I tried my program on the following examples: $f(x)=\sin{ x}$ for $x\in[0, 2\pi]$ and $x\in[0, \pi]$.
I get a good approximation of the real value for both Intervalls but the problem is for the Intervall $x\in[0, \pi]$ I get convergence rates equal to ~$4$ as it should be.
For the intervall $x\in[0, 2\pi]$ I get very random convergence rates: $$ \infty, -\infty, 0.3418, 2.6110, -0.8791, -1.2655, 4.0533, -1.7163, -4.7031, 1.1002$$
Why is this? Is there any explaination? Is it because the Integral for the first Intervall is $0$? Is it because the function has some negative values on $[\pi,2\pi]$? Any idea?
Neglecting round-off errors, Simpson's rule is exact for the integral $\int_0^{2\pi} \sin x\,dx$: it yields exactly $0$. The reason is that it uses an even number of subintervals, so that the step size is of the form $\pi/n$. Thus, if $x \in (0,\pi)$ is a sample point, then $x+\pi$ is also a sample point (and it gets the same weight in the rule). Since the value at $x+\pi$ is the negative of the value at $x$, we have perfect cancellation. In theory.

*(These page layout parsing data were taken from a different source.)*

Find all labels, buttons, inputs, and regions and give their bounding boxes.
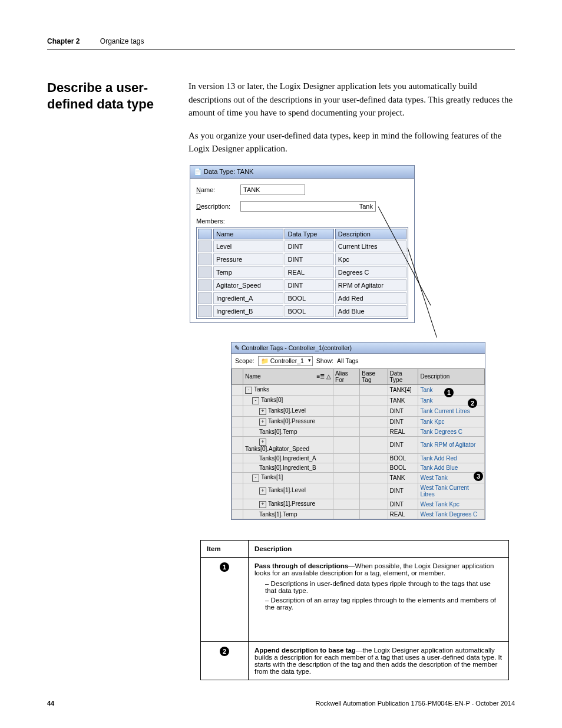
description-label: Description: (196, 203, 240, 210)
tag-row[interactable]: Tanks[0].Ingredient_ABOOLTank Add Red (232, 453, 485, 463)
scope-combo[interactable]: 📁 Controller_1 (258, 356, 313, 366)
callout-2: 2 (468, 398, 477, 408)
page-header: Chapter 2 Organize tags (47, 35, 515, 50)
show-value: All Tags (337, 357, 359, 364)
data-type-dialog: 📄 Data Type: TANK Name: TANK Description… (190, 165, 415, 323)
item-cell-2: 2 (201, 641, 249, 680)
col-datatype[interactable]: Data Type (285, 229, 333, 239)
member-row[interactable]: TempREALDegrees C (198, 266, 406, 278)
tag-row[interactable]: Tanks[0].TempREALTank Degrees C (232, 427, 485, 436)
tag-row[interactable]: -Tanks[1]TANKWest Tank (232, 472, 485, 483)
name-label: Name: (196, 186, 240, 193)
col-description[interactable]: Description (418, 368, 485, 384)
page-footer: 44 Rockwell Automation Publication 1756-… (47, 700, 515, 707)
callout-legend-table: Item Description 1 Pass through of descr… (200, 540, 509, 680)
section-label: Organize tags (100, 37, 144, 45)
tag-row[interactable]: Tanks[1].TempREALWest Tank Degrees C (232, 509, 485, 519)
bullet-2: Description of an array tag ripples thro… (265, 597, 503, 611)
members-grid: Name Data Type Description LevelDINTCurr… (196, 227, 408, 319)
bullet-1: Descriptions in user-defined data types … (265, 580, 503, 594)
member-row[interactable]: LevelDINTCurrent Litres (198, 241, 406, 252)
tag-row[interactable]: Tanks[0].Ingredient_BBOOLTank Add Blue (232, 463, 485, 472)
chapter-label: Chapter 2 (47, 37, 80, 45)
col-description[interactable]: Description (335, 229, 406, 239)
member-row[interactable]: Ingredient_BBOOLAdd Blue (198, 305, 406, 317)
desc-cell-2: Append description to base tag—the Logix… (249, 641, 509, 680)
col-name[interactable]: Name (213, 229, 283, 239)
col-description: Description (249, 540, 509, 557)
paragraph-1: In version 13 or later, the Logix Design… (189, 80, 515, 120)
screenshot-region: 📄 Data Type: TANK Name: TANK Description… (190, 165, 515, 513)
callout-3: 3 (474, 472, 483, 481)
window-title-text: Controller Tags - Controller_1(controlle… (242, 344, 352, 351)
show-label: Show: (316, 357, 333, 364)
window-title: ✎ Controller Tags - Controller_1(control… (232, 342, 485, 354)
members-label: Members: (196, 218, 408, 225)
tag-row[interactable]: +Tanks[0].Agitator_SpeedDINTTank RPM of … (232, 436, 485, 453)
dialog-title: 📄 Data Type: TANK (190, 166, 414, 179)
member-row[interactable]: Ingredient_ABOOLAdd Red (198, 292, 406, 304)
publication-id: Rockwell Automation Publication 1756-PM0… (315, 700, 515, 707)
desc-cell-1: Pass through of descriptions—When possib… (249, 557, 509, 641)
member-row[interactable]: Agitator_SpeedDINTRPM of Agitator (198, 279, 406, 291)
controller-tags-window: ✎ Controller Tags - Controller_1(control… (231, 342, 485, 520)
col-alias[interactable]: Alias For (333, 368, 360, 384)
scope-label: Scope: (235, 357, 254, 364)
member-row[interactable]: PressureDINTKpc (198, 253, 406, 265)
edit-icon: ✎ (234, 344, 240, 351)
col-item: Item (201, 540, 249, 557)
callout-1: 1 (444, 388, 454, 397)
name-input[interactable]: TANK (240, 185, 305, 195)
dialog-icon: 📄 (194, 168, 202, 175)
tag-row[interactable]: +Tanks[0].LevelDINTTank Current Litres (232, 406, 485, 416)
col-datatype[interactable]: Data Type (388, 368, 418, 384)
page-number: 44 (47, 700, 54, 707)
tag-row[interactable]: +Tanks[1].PressureDINTWest Tank Kpc (232, 499, 485, 509)
col-basetag[interactable]: Base Tag (360, 368, 388, 384)
item-cell-1: 1 (201, 557, 249, 641)
description-input[interactable]: Tank (240, 201, 376, 212)
tag-row[interactable]: +Tanks[0].PressureDINTTank Kpc (232, 416, 485, 427)
dialog-title-text: Data Type: TANK (204, 168, 253, 175)
tag-row[interactable]: +Tanks[1].LevelDINTWest Tank Current Lit… (232, 483, 485, 499)
col-name[interactable]: Name ≡≣ △ (243, 368, 333, 384)
section-heading: Describe a user-defined data type (47, 80, 165, 112)
paragraph-2: As you organize your user-defined data t… (189, 129, 515, 156)
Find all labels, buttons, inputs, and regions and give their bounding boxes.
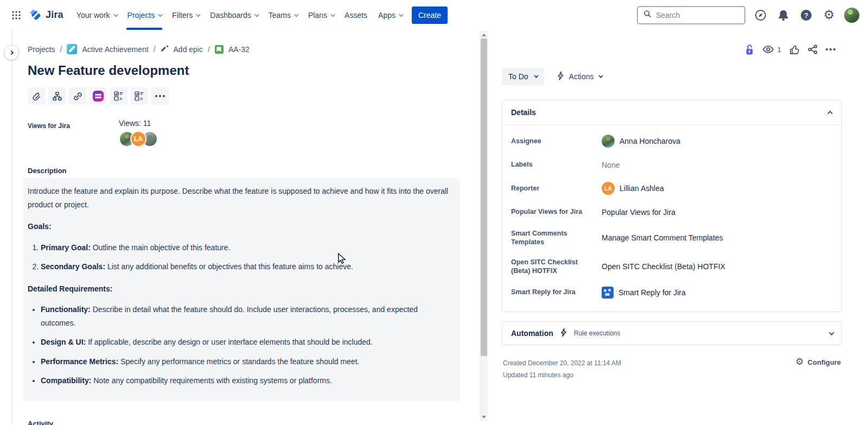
field-value[interactable]: Open SITC Checklist (Beta) HOTFIX (602, 262, 833, 271)
share-icon[interactable] (808, 45, 818, 54)
notifications-icon[interactable] (776, 8, 791, 23)
field-labels: Labels None (511, 153, 833, 176)
viewer-avatars: LA (119, 131, 153, 147)
field-label: Smart Comments Templates (511, 229, 602, 247)
breadcrumb-projects[interactable]: Projects (28, 45, 55, 54)
link-button[interactable] (69, 87, 86, 105)
chevron-down-icon (330, 12, 335, 16)
help-icon[interactable]: ? (799, 8, 814, 23)
app-switcher-icon[interactable] (8, 7, 25, 24)
chevron-down-icon (158, 12, 162, 16)
field-reporter: Reporter LA Lillian Ashlea (511, 176, 833, 200)
status-row: To Do Actions (502, 68, 842, 85)
jira-logo[interactable]: Jira (25, 9, 71, 22)
create-button[interactable]: Create (412, 7, 448, 24)
main-scrollbar[interactable] (480, 31, 488, 421)
chevron-down-icon (534, 73, 538, 78)
lock-open-icon[interactable] (745, 44, 754, 55)
description-field[interactable]: Introduce the feature and explain its pu… (23, 178, 459, 401)
user-avatar[interactable] (844, 8, 859, 23)
requirement-item: Performance Metrics: Specify any perform… (41, 355, 454, 369)
more-icon[interactable] (826, 48, 835, 50)
issue-title[interactable]: New Feature development (28, 63, 464, 78)
checklist-button-2[interactable] (131, 87, 148, 105)
smart-reply-icon (602, 287, 614, 299)
automation-panel: Automation Rule executions (502, 321, 842, 345)
breadcrumb-project[interactable]: Active Achievement (82, 45, 148, 54)
watch-group[interactable]: 1 (762, 45, 781, 54)
viewer-avatar[interactable]: LA (130, 131, 146, 147)
automation-heading: Automation (511, 329, 553, 338)
nav-plans[interactable]: Plans (303, 0, 339, 30)
settings-icon[interactable]: ⚙ (821, 8, 837, 23)
field-value[interactable]: None (602, 161, 833, 169)
nav-label: Apps (378, 11, 395, 20)
field-value[interactable]: Manage Smart Comment Templates (602, 233, 833, 242)
description-intro: Introduce the feature and explain its pu… (28, 185, 454, 211)
issue-side-panel: 1 To Do (488, 30, 868, 425)
svg-text:?: ? (804, 11, 808, 19)
nav-label: Plans (308, 11, 327, 20)
chevron-down-icon (294, 12, 298, 16)
field-smart-reply: Smart Reply for Jira Smart Reply for Jir… (511, 281, 833, 304)
description-heading: Description (28, 167, 464, 175)
checklist-button[interactable] (110, 87, 127, 105)
breadcrumb: Projects / Active Achievement / Add epic… (28, 44, 464, 54)
configure-button[interactable]: ⚙ Configure (795, 357, 841, 381)
bolt-icon (557, 71, 565, 82)
field-value[interactable]: Popular Views for Jira (602, 208, 833, 217)
discover-icon[interactable] (753, 8, 768, 23)
views-count: Views: 11 (119, 119, 153, 128)
actions-dropdown[interactable]: Actions (557, 71, 602, 82)
nav-projects[interactable]: Projects (122, 0, 167, 30)
breadcrumb-separator: / (154, 45, 156, 54)
add-child-issue-button[interactable] (48, 87, 66, 105)
goals-heading: Goals: (28, 220, 454, 233)
nav-teams[interactable]: Teams (263, 0, 303, 30)
jira-logo-text: Jira (46, 9, 63, 21)
assignee-avatar (602, 135, 615, 148)
nav-filters[interactable]: Filters (167, 0, 205, 30)
details-panel-header[interactable]: Details (502, 100, 841, 124)
automation-panel-header[interactable]: Automation Rule executions (502, 322, 841, 345)
project-avatar-icon (67, 44, 77, 54)
breadcrumb-add-epic[interactable]: Add epic (174, 45, 203, 54)
nav-apps[interactable]: Apps (373, 0, 407, 30)
field-popular-views: Popular Views for Jira Popular Views for… (511, 200, 833, 224)
created-date: Created December 20, 2022 at 11:14 AM (503, 357, 621, 369)
field-value[interactable]: Smart Reply for Jira (602, 287, 833, 299)
more-actions-button[interactable] (151, 87, 169, 105)
watchers-count: 1 (777, 46, 781, 54)
nav-label: Filters (172, 11, 193, 20)
top-navigation: Jira Your work Projects Filters Dashboar… (0, 0, 868, 30)
scroll-up-arrow[interactable] (480, 31, 488, 39)
breadcrumb-separator: / (208, 45, 210, 54)
chevron-down-icon (113, 12, 118, 16)
field-value[interactable]: Anna Honcharova (602, 135, 833, 148)
attach-button[interactable] (28, 87, 45, 105)
scroll-down-arrow[interactable] (480, 413, 488, 421)
scrollbar-thumb[interactable] (481, 39, 487, 356)
search-input[interactable] (656, 11, 732, 20)
chevron-down-icon (598, 73, 603, 78)
search-box[interactable] (637, 6, 745, 24)
field-assignee: Assignee Anna Honcharova (511, 129, 833, 153)
nav-your-work[interactable]: Your work (71, 0, 122, 30)
requirement-item: Design & UI: If applicable, describe any… (41, 335, 454, 349)
issue-dates: Created December 20, 2022 at 11:14 AM Up… (503, 357, 621, 381)
details-heading: Details (511, 108, 536, 117)
story-type-icon (215, 45, 224, 54)
nav-assets[interactable]: Assets (339, 0, 373, 30)
field-value[interactable]: LA Lillian Ashlea (602, 182, 833, 195)
chevron-down-icon (196, 12, 200, 16)
status-dropdown[interactable]: To Do (502, 68, 544, 85)
app-badge-button[interactable] (90, 87, 107, 105)
like-icon[interactable] (789, 45, 800, 55)
app-badge-icon (93, 91, 104, 102)
automation-subtitle: Rule executions (574, 329, 620, 337)
breadcrumb-issue-key[interactable]: AA-32 (228, 45, 250, 54)
nav-dashboards[interactable]: Dashboards (205, 0, 263, 30)
watch-icon (762, 45, 774, 54)
expand-sidebar-button[interactable] (4, 45, 19, 60)
field-label: Reporter (511, 184, 602, 193)
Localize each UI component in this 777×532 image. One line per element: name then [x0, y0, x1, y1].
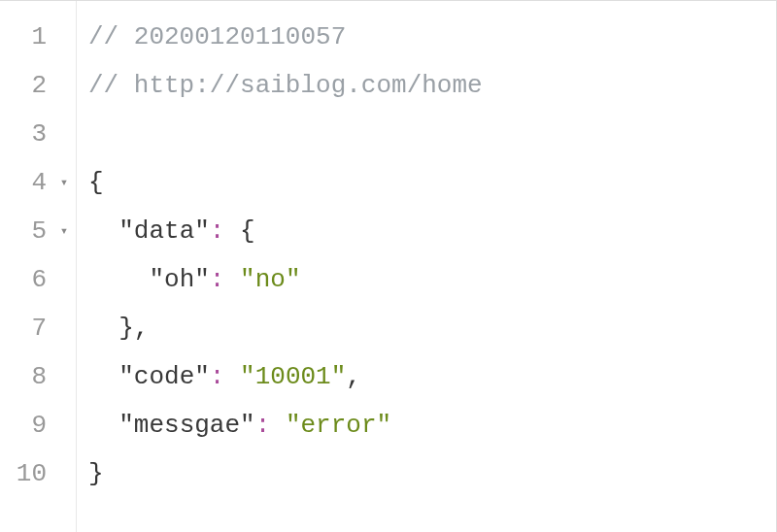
- fold-column: ▾ ▾: [52, 13, 76, 532]
- fold-cell: [52, 110, 76, 158]
- fold-cell: [52, 401, 76, 449]
- brace: },: [118, 314, 149, 343]
- colon: :: [210, 265, 240, 294]
- fold-cell: [52, 255, 76, 304]
- brace: {: [88, 168, 104, 197]
- json-string: "error": [286, 411, 391, 440]
- code-line: "data": {: [88, 207, 776, 255]
- code-line: "code": "10001",: [88, 352, 776, 401]
- code-line: "oh": "no": [88, 255, 776, 304]
- fold-cell: [52, 449, 76, 498]
- code-line: // http://saiblog.com/home: [88, 61, 776, 110]
- code-line: [88, 110, 776, 158]
- fold-toggle[interactable]: ▾: [52, 207, 76, 255]
- line-number: 3: [14, 110, 47, 158]
- chevron-down-icon: ▾: [60, 158, 68, 207]
- brace: }: [88, 459, 104, 488]
- code-line: {: [88, 158, 776, 207]
- code-line: // 20200120110057: [88, 13, 776, 61]
- code-editor: 1 2 3 4 5 6 7 8 9 10 ▾ ▾ // 202001201100…: [0, 0, 777, 532]
- fold-cell: [52, 304, 76, 352]
- line-number: 4: [14, 158, 47, 207]
- chevron-down-icon: ▾: [60, 207, 68, 255]
- code-line: },: [88, 304, 776, 352]
- line-number: 2: [14, 61, 47, 110]
- colon: :: [210, 362, 240, 391]
- comment-text: // http://saiblog.com/home: [88, 71, 483, 100]
- json-key: "data": [118, 216, 210, 246]
- json-key: "oh": [149, 265, 209, 294]
- json-string: "10001": [240, 362, 346, 391]
- line-number: 9: [14, 401, 47, 449]
- json-key: "code": [118, 362, 210, 391]
- colon: :: [255, 411, 286, 440]
- line-number: 6: [14, 255, 47, 304]
- line-number: 10: [14, 449, 47, 498]
- colon: :: [210, 216, 240, 246]
- comma: ,: [346, 362, 361, 391]
- line-number: 8: [14, 352, 47, 401]
- line-number: 1: [14, 13, 47, 61]
- comment-text: // 20200120110057: [88, 22, 346, 51]
- fold-toggle[interactable]: ▾: [52, 158, 76, 207]
- json-string: "no": [240, 265, 300, 294]
- brace: {: [240, 216, 255, 246]
- gutter: 1 2 3 4 5 6 7 8 9 10 ▾ ▾: [0, 1, 77, 532]
- line-number: 7: [14, 304, 47, 352]
- line-number: 5: [14, 207, 47, 255]
- json-key: "messgae": [118, 411, 254, 440]
- fold-cell: [52, 61, 76, 110]
- fold-cell: [52, 352, 76, 401]
- code-area[interactable]: // 20200120110057 // http://saiblog.com/…: [77, 1, 776, 532]
- code-line: "messgae": "error": [88, 401, 776, 449]
- code-line: }: [88, 449, 776, 498]
- line-numbers: 1 2 3 4 5 6 7 8 9 10: [0, 13, 52, 532]
- fold-cell: [52, 13, 76, 61]
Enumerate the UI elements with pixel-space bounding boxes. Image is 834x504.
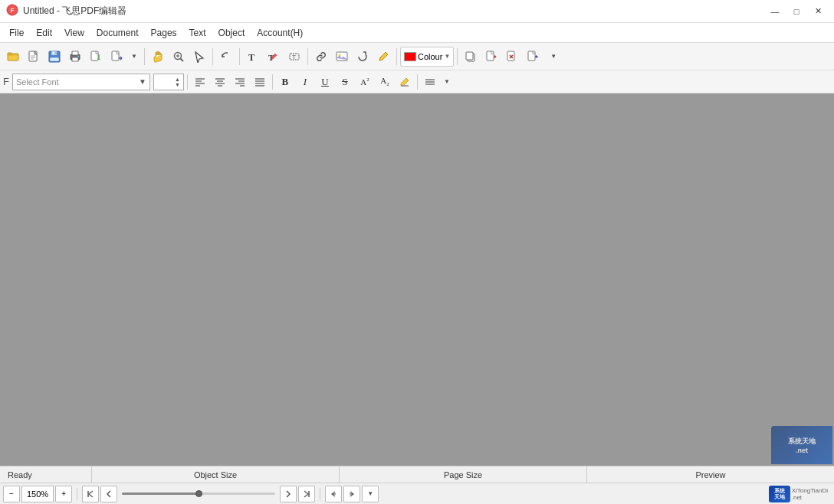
import-button[interactable] bbox=[481, 47, 501, 67]
prev-page-button[interactable] bbox=[100, 486, 117, 502]
text-toolbar: F Select Font ▼ ▲ ▼ B I U S A2 bbox=[0, 70, 834, 93]
subscript-icon: A2 bbox=[380, 76, 389, 87]
text-tools-group: T T T bbox=[243, 47, 304, 67]
page-slider-thumb[interactable] bbox=[195, 490, 202, 497]
svg-rect-11 bbox=[50, 57, 59, 61]
align-center-button[interactable] bbox=[211, 74, 229, 90]
watermark: 系统天地 .net bbox=[771, 426, 832, 464]
svg-rect-3 bbox=[8, 53, 11, 54]
strikethrough-button[interactable]: S bbox=[336, 74, 354, 90]
other-tools-group bbox=[311, 47, 393, 67]
bottom-watermark-area: 系统天地 XiTongTianDi.net bbox=[769, 486, 831, 502]
object-size-label: Object Size bbox=[194, 470, 237, 479]
image-button[interactable] bbox=[332, 47, 352, 67]
subscript-button[interactable]: A2 bbox=[376, 74, 394, 90]
print-button[interactable] bbox=[65, 47, 85, 67]
text-sep-2 bbox=[272, 74, 273, 90]
menu-bar: File Edit View Document Pages Text Objec… bbox=[0, 23, 834, 43]
italic-button[interactable]: I bbox=[296, 74, 314, 90]
svg-point-15 bbox=[77, 55, 79, 57]
save-button[interactable] bbox=[44, 47, 64, 67]
toolbar-right-dropdown[interactable]: ▼ bbox=[543, 47, 563, 67]
menu-document[interactable]: Document bbox=[90, 25, 145, 41]
pencil-button[interactable] bbox=[373, 47, 393, 67]
menu-object[interactable]: Object bbox=[212, 25, 251, 41]
select-tool-button[interactable] bbox=[189, 47, 209, 67]
link-button[interactable] bbox=[311, 47, 331, 67]
undo-button[interactable] bbox=[216, 47, 236, 67]
last-page-button[interactable] bbox=[298, 486, 315, 502]
superscript-icon: A2 bbox=[360, 77, 369, 87]
align-right-button[interactable] bbox=[231, 74, 249, 90]
font-selector[interactable]: Select Font ▼ bbox=[12, 74, 150, 90]
toolbar-sep-4 bbox=[307, 48, 308, 65]
bold-icon: B bbox=[282, 76, 289, 88]
menu-view[interactable]: View bbox=[58, 25, 90, 41]
title-bar: F Untitled - 飞思PDF编辑器 — □ ✕ bbox=[0, 0, 834, 23]
list-button[interactable] bbox=[421, 74, 439, 90]
underline-button[interactable]: U bbox=[316, 74, 334, 90]
export2-button[interactable] bbox=[107, 47, 126, 67]
zoom-minus-button[interactable]: − bbox=[3, 486, 20, 502]
colour-button[interactable]: Colour ▼ bbox=[400, 47, 454, 67]
copy-button[interactable] bbox=[461, 47, 481, 67]
menu-pages[interactable]: Pages bbox=[145, 25, 183, 41]
zoom-plus-button[interactable]: + bbox=[55, 486, 72, 502]
next-page-button[interactable] bbox=[280, 486, 297, 502]
watermark-badge-text: 系统天地 bbox=[774, 488, 785, 499]
bold-button[interactable]: B bbox=[276, 74, 294, 90]
bottom-dropdown-button[interactable]: ▼ bbox=[362, 486, 379, 502]
superscript-button[interactable]: A2 bbox=[356, 74, 374, 90]
text-tool-button[interactable]: T bbox=[243, 47, 263, 67]
menu-text[interactable]: Text bbox=[183, 25, 212, 41]
menu-file[interactable]: File bbox=[3, 25, 30, 41]
text-edit-button[interactable]: T bbox=[264, 47, 284, 67]
text-sep-1 bbox=[187, 74, 188, 90]
new-button[interactable] bbox=[24, 47, 44, 67]
menu-account[interactable]: Account(H) bbox=[251, 25, 309, 41]
menu-edit[interactable]: Edit bbox=[30, 25, 58, 41]
window-controls: — □ ✕ bbox=[765, 3, 828, 20]
open-folder-button[interactable] bbox=[3, 47, 23, 67]
scroll-right-button[interactable] bbox=[343, 486, 360, 502]
font-size-input[interactable]: ▲ ▼ bbox=[153, 74, 184, 90]
font-size-arrows: ▲ ▼ bbox=[175, 77, 180, 87]
toolbar-sep-6 bbox=[457, 48, 458, 65]
first-page-button[interactable] bbox=[82, 486, 99, 502]
rotate-button[interactable] bbox=[353, 47, 373, 67]
close-button[interactable]: ✕ bbox=[808, 3, 828, 20]
page-slider-track[interactable] bbox=[122, 493, 275, 495]
undo-redo-group bbox=[216, 47, 236, 67]
file-toolbar-group: ▼ bbox=[3, 47, 141, 67]
page-slider-fill bbox=[122, 493, 199, 495]
font-select-arrow: ▼ bbox=[139, 77, 146, 86]
export1-button[interactable] bbox=[86, 47, 106, 67]
delete-button[interactable] bbox=[502, 47, 522, 67]
zoom-level-display: 150% bbox=[21, 486, 54, 502]
list-dropdown-button[interactable]: ▼ bbox=[441, 74, 453, 90]
window-title: Untitled - 飞思PDF编辑器 bbox=[23, 5, 126, 18]
align-left-button[interactable] bbox=[191, 74, 209, 90]
main-toolbar: ▼ T T T bbox=[0, 43, 834, 70]
scroll-left-button[interactable] bbox=[325, 486, 342, 502]
toolbar-dropdown-button[interactable]: ▼ bbox=[127, 47, 141, 67]
colour-label: Colour bbox=[418, 52, 442, 61]
align-justify-button[interactable] bbox=[251, 74, 269, 90]
strikethrough-icon: S bbox=[342, 76, 347, 88]
font-size-up[interactable]: ▲ bbox=[175, 77, 180, 82]
app-icon: F bbox=[6, 4, 18, 18]
highlight-button[interactable] bbox=[396, 74, 414, 90]
toolbar-sep-2 bbox=[212, 48, 213, 65]
minimize-button[interactable]: — bbox=[765, 3, 785, 20]
svg-rect-34 bbox=[466, 52, 473, 60]
hand-tool-button[interactable] bbox=[148, 47, 168, 67]
status-page-size: Page Size bbox=[340, 466, 587, 483]
font-size-down[interactable]: ▼ bbox=[175, 82, 180, 87]
text-box-button[interactable]: T bbox=[284, 47, 304, 67]
bottom-sep-2 bbox=[320, 488, 320, 500]
extract-button[interactable] bbox=[523, 47, 543, 67]
zoom-button[interactable] bbox=[169, 47, 189, 67]
maximize-button[interactable]: □ bbox=[786, 3, 806, 20]
watermark-text: 系统天地 .net bbox=[788, 437, 816, 454]
svg-text:T: T bbox=[248, 52, 254, 63]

In practice, round-off errors occur. These are typically much smaller than the errors of the quadrature formula. They are also pretty random, depending on how the particular floating point numbers were truncated. Hence, your method of error estimation, based on comparing $k$ vs $k-1$ points, gives nonsensical results.
Remark 1. A more robust error estimation approach is to take many values of $\log(\operatorname{errf}(k))/\log(1/2) $ and fit a line to them. The slope of that line is the order of error.
Remark 2. Integration of a smooth periodic function over its period is a special case, in which the common ideas of which rule is more exact do not apply. The humble Left Endpoint rule outperforms Gaussian integration on such functions.